- Task goal -
Draw out every line with the word "είναι" from the listing below.
━━━ Records to use
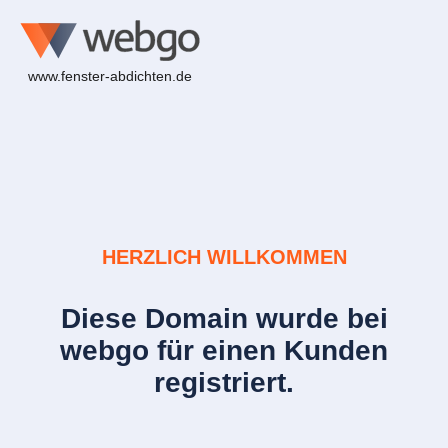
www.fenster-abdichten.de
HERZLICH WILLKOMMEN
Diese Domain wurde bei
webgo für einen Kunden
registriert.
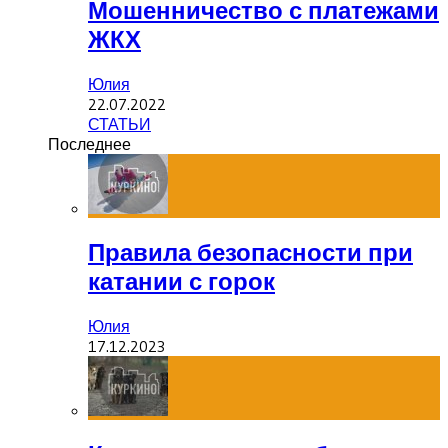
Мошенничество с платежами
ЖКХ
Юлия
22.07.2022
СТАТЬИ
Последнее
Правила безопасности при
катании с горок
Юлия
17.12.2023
━━━━━━
━━━ Records to use
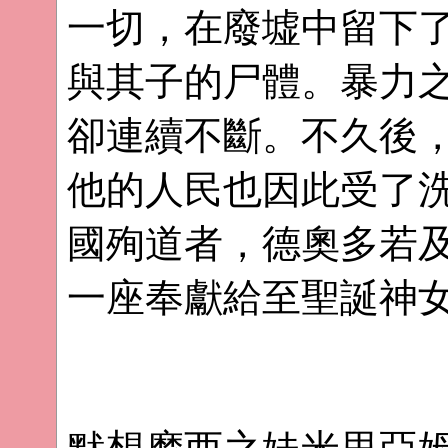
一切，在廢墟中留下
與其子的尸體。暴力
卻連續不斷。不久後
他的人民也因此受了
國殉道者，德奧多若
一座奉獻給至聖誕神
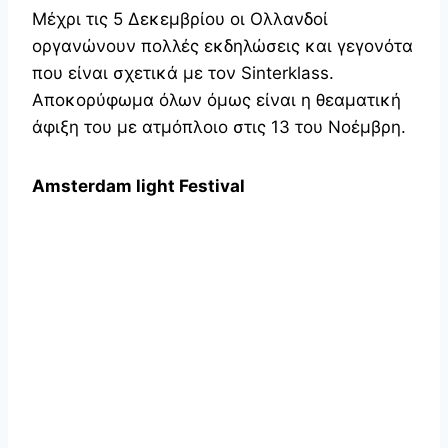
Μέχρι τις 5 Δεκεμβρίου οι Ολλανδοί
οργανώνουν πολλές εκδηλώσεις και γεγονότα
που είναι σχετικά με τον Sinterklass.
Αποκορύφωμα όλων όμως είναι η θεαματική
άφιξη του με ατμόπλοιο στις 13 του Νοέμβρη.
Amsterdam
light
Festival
━━━━━━
━━━ Records to use
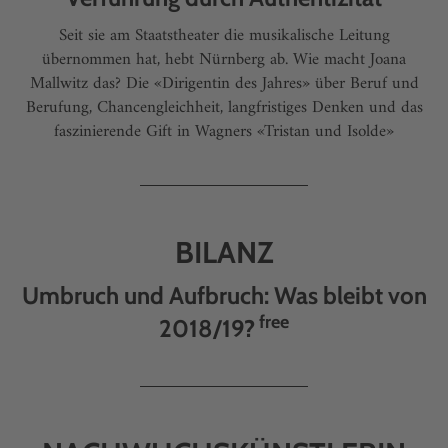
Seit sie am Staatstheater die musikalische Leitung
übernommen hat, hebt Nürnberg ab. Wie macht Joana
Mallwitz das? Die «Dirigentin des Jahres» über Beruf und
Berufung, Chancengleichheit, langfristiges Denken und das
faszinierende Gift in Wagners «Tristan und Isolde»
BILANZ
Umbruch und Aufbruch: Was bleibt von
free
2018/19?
━━━━━━
- Response to this exercise -
που είναι σχετικά με τον Sinterklass.
Αποκορύφωμα όλων όμως είναι η θεαματική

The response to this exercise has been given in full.